Task prompt →
Check the listing below line by line and report how many lines hold "battery", with no other words.

Data section →
════════════════

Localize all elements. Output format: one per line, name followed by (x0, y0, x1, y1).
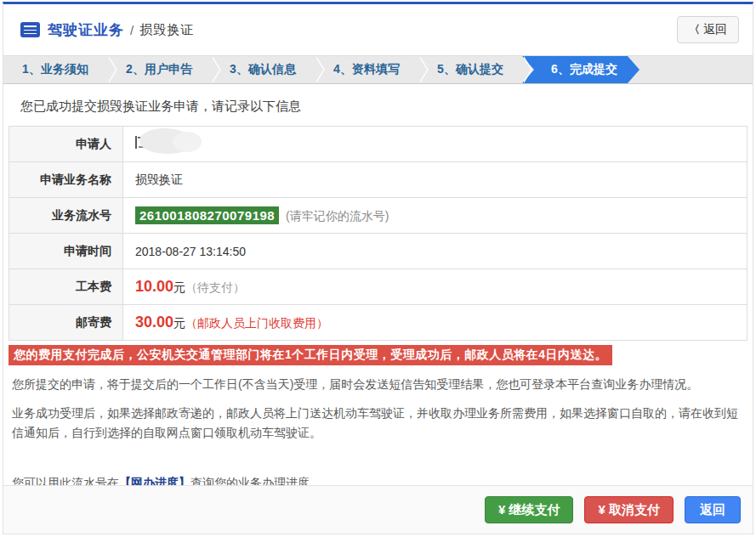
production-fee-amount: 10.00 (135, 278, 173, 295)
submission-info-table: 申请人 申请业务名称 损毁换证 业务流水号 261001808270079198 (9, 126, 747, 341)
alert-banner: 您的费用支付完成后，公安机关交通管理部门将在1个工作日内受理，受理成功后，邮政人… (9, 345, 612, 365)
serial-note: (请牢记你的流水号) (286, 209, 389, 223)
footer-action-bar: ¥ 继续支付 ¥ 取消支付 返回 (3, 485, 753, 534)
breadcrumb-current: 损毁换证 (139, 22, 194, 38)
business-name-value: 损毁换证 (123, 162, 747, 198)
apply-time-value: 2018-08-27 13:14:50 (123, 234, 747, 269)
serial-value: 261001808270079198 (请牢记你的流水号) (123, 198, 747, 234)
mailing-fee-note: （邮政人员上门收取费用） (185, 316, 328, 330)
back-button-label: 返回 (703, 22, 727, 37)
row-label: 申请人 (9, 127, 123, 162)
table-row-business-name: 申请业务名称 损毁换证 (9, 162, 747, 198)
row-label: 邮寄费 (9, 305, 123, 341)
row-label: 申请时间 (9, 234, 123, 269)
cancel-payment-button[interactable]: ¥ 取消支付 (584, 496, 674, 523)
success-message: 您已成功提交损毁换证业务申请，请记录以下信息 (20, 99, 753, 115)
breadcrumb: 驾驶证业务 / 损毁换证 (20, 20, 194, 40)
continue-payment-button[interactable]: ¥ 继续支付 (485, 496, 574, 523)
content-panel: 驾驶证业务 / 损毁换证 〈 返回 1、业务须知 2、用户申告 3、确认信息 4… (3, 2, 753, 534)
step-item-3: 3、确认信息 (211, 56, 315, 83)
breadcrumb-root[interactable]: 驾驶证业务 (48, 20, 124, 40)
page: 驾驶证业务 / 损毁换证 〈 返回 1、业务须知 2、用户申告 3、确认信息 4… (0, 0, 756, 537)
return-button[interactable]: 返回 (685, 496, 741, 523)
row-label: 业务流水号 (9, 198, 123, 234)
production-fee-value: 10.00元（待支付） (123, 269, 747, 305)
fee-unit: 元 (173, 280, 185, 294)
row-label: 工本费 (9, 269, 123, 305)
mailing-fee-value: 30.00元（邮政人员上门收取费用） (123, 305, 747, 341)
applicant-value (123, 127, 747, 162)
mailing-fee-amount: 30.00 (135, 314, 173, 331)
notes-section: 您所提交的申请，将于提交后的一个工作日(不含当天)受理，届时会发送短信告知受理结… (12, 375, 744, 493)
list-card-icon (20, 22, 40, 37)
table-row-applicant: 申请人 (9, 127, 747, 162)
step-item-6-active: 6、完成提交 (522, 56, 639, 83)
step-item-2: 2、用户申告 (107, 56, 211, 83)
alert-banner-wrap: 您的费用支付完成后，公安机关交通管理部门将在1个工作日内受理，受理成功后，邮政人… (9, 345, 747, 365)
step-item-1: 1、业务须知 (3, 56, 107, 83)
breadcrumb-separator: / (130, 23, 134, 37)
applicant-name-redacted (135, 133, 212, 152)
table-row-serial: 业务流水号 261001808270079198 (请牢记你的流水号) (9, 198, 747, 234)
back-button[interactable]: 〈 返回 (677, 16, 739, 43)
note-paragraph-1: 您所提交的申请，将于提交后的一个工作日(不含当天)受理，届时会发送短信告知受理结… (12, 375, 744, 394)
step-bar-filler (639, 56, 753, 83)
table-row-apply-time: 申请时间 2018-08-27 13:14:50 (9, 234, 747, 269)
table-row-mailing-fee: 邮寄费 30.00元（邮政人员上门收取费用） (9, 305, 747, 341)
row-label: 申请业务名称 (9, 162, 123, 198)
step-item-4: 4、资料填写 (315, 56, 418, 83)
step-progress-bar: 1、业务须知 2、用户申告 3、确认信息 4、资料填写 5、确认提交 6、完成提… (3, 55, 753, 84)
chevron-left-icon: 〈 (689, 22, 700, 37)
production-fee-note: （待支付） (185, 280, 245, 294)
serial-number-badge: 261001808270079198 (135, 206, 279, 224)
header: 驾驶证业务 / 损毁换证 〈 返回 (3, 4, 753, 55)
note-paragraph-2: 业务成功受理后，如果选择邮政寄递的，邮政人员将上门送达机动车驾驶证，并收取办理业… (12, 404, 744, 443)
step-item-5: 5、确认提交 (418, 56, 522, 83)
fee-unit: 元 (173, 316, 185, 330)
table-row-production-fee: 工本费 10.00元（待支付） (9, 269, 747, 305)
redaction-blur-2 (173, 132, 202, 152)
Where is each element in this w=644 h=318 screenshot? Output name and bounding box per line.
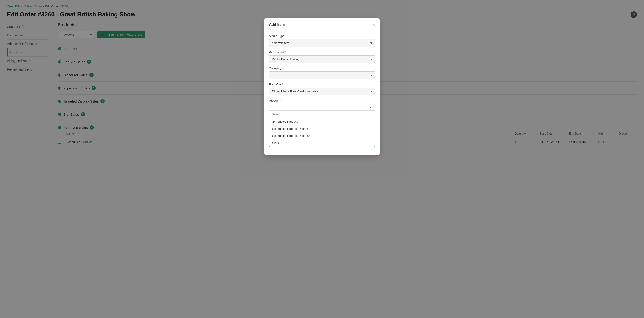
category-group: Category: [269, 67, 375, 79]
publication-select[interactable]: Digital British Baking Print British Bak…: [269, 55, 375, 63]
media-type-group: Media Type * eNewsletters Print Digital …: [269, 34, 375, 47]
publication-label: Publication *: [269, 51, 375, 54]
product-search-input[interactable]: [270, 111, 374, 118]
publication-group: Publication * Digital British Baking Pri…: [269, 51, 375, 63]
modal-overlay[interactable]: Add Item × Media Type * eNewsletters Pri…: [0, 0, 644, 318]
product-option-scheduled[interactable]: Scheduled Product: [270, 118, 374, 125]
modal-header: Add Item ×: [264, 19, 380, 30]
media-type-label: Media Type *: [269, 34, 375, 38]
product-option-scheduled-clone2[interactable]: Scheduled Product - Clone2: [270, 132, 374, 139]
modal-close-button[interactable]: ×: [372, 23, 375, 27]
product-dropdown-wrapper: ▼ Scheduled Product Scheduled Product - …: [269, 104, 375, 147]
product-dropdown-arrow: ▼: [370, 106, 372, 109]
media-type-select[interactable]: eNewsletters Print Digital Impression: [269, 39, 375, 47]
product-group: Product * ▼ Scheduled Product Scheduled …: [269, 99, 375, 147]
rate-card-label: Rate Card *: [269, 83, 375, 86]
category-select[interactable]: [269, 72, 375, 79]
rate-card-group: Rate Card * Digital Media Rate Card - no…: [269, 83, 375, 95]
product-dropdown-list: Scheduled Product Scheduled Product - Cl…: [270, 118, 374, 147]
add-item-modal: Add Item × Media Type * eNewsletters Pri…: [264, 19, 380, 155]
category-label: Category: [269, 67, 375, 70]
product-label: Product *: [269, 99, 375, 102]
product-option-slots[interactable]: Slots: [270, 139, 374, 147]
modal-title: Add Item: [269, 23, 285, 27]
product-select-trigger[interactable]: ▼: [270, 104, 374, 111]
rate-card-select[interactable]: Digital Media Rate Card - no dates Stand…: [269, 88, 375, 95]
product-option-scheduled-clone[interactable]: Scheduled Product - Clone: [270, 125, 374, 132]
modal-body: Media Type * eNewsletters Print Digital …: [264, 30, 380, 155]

════════════════

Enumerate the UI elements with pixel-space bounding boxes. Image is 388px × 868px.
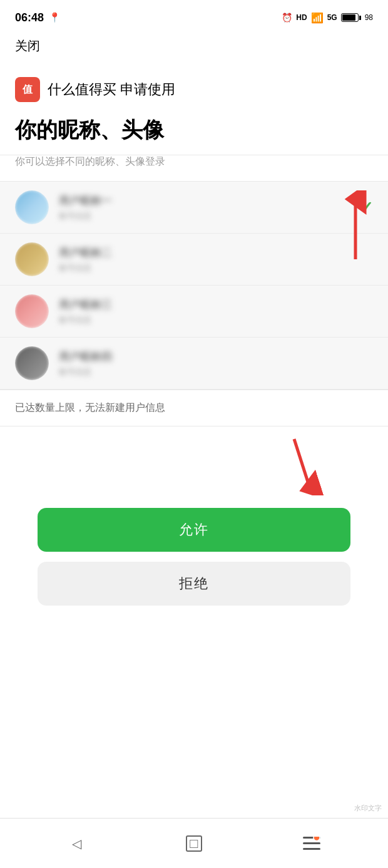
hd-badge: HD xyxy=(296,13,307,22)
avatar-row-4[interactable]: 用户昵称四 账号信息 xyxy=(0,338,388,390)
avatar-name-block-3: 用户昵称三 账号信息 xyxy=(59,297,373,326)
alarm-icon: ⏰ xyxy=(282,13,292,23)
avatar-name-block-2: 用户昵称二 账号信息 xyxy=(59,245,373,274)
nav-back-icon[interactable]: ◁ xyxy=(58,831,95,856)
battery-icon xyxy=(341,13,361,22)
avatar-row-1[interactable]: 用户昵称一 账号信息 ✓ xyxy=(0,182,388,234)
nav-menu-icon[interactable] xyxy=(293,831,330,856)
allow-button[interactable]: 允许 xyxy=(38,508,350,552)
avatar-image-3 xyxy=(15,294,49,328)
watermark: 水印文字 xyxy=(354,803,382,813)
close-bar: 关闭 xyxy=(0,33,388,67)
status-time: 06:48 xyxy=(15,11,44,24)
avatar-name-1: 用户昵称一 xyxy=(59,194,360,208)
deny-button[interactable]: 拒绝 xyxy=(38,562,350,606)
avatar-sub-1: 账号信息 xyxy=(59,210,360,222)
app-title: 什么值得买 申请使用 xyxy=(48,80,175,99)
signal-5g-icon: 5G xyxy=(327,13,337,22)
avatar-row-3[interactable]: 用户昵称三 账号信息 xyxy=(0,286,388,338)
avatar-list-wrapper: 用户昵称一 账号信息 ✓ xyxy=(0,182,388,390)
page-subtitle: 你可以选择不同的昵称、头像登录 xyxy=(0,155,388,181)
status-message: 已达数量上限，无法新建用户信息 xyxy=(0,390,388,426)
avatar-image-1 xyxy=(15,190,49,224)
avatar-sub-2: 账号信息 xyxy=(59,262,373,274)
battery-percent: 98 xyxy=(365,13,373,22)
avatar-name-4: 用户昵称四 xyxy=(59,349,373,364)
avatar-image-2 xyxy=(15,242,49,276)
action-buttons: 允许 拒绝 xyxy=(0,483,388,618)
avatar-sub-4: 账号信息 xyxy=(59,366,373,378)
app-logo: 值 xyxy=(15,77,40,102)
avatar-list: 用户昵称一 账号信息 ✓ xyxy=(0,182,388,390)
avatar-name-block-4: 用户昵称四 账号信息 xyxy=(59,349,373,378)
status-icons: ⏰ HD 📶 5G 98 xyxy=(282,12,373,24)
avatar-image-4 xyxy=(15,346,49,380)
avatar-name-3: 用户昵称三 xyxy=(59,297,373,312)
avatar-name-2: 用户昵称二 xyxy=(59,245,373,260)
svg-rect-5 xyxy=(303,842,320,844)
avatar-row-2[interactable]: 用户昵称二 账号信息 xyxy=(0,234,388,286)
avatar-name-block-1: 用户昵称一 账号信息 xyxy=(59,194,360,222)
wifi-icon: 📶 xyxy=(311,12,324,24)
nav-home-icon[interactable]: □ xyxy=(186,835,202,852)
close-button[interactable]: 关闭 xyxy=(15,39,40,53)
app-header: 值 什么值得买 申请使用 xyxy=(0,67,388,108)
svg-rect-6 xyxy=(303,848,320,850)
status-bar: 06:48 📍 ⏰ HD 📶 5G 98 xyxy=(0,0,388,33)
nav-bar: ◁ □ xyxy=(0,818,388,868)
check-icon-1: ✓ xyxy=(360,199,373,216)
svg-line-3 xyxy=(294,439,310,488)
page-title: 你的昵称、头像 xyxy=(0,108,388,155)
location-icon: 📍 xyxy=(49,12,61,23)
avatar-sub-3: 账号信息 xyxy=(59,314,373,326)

════════════════

Worked solution →
2